Why should CE professionals perform SM if it does not reduce failure or increase safety? For example, routine electrical safety tests (ESTs) have been abolished in the USA. Therefore, there is no reason to spend limited resources (time, material, money, etc.) on unnecessary maintenance activities. Instead, CE departments should reallocate its limited resources to:

• Help plan and select better equipment before purchase
• Help users to understand and use better the equipment
• Help users to understand and take better care of the equipment
• Help to determine when equipment needs to be replaced
• Help to investigate patient incidents related to medical equipment
• Address recalls promptly to reduce risks to patients and users
• Address cybersecurity issues presented by equipment

The results of adopting EBM in the USA have been replicated in Italy [6]. Other countries are also starting to adopt it although their results have not yet been published.

For over 30 years, the Fennigkoh & Smith model was adopted for maintenance of medical equipment at the American University of Beirut Medical Center (AUBMC). During this period of time, a failure coding system more elaborate than the EBM method described above was used. Although the data thus obtained helped to improve the maintenance strategy, it was more labor intensive and did not allow evaluation of safety and reliability as easily as the EBM method describe above.

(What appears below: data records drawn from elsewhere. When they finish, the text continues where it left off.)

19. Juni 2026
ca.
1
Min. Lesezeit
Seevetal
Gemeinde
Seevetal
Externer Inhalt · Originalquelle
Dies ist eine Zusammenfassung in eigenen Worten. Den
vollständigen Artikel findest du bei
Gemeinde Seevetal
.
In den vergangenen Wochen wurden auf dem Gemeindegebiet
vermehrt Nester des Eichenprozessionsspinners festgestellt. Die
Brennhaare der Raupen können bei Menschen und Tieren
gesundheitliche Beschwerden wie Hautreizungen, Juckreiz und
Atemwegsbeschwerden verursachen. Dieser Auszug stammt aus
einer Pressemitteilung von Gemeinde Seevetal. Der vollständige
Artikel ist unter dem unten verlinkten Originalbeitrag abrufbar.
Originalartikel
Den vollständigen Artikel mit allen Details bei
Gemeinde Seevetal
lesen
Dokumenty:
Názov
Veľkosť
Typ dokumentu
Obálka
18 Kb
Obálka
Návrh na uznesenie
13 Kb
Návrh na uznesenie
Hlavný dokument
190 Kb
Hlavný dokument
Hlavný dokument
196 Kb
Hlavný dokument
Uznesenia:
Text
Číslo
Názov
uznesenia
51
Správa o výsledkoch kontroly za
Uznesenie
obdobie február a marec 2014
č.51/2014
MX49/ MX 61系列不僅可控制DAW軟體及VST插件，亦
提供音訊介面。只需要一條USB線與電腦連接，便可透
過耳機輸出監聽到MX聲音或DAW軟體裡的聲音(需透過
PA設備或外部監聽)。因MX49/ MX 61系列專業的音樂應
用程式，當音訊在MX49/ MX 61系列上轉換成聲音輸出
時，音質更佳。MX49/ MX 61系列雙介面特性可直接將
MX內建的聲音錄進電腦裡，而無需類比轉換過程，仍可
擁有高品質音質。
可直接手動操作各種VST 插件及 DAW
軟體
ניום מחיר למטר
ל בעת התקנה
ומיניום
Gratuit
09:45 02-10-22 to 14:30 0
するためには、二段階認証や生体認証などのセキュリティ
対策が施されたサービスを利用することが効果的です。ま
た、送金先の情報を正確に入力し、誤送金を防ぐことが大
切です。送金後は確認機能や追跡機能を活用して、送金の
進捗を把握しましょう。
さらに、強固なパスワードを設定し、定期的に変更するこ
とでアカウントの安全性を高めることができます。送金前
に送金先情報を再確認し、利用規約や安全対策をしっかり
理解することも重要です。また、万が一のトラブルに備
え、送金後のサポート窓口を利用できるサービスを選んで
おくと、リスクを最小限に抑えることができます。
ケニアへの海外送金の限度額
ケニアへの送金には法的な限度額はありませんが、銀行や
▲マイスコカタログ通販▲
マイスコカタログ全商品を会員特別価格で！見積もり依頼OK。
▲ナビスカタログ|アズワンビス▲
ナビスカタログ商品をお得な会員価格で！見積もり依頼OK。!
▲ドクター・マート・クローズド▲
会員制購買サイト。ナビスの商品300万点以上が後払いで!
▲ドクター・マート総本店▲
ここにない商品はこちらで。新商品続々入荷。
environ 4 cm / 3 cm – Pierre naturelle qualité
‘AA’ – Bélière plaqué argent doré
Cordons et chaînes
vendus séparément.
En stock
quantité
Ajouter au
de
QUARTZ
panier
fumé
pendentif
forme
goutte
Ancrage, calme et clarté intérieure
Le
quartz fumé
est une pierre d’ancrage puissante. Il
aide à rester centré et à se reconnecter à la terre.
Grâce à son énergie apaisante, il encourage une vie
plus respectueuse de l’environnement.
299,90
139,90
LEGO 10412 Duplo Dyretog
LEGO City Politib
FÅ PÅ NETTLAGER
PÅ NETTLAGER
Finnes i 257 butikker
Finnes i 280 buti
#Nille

The main challenges lying ahead in getting the full benefit of this system in our MENA region are:

1. Willingness to adopt this method and share information across different institutions.
2. Marketing the advantages of applying this method within each institution to the several key stakeholders.
3. Convincing JCI and national accreditation bodies of the advantages of this approach instead of using the OEM recommendations and electrical safety checks.

References #

1. “Evidence based medicine—an oral history”, British Med Journal. Available at https://www.bmj.com/content/348/bmj.g371. Accessed August 10, 2021. (2014).
2. Wang B. Evidence-Based Maintenance of Medical Equipment: An Outcome-Based Method of Keeping Medical Equipment Safe and Reliable, BSI, Cornelius NC (2019).
3. Fennigkoh, L. & Smith, B. “Clinical equipment management”. Plant, Technology and Safety Management,Volume 2, pp. 5-14. (1989).
4. Moubray, J. Reliability-centered Maintenance. Second ed., Industrial Press, Inc. New York NY. (1997).
5. Wang, B, Rui, T & Balar, S. “An estimate of patient incidents caused by medical equipment maintenance omissions”. Biomed Instrum Technol, Volume 47, pp. 84-91. (2013).
6. Iadanza E, Gonneelli V, Satta F & Gherardelli M. “Evidence-based medical equipment management: A convenient implementation”. Med & Biol Eng & Comp, 57:2215-2230 (2019).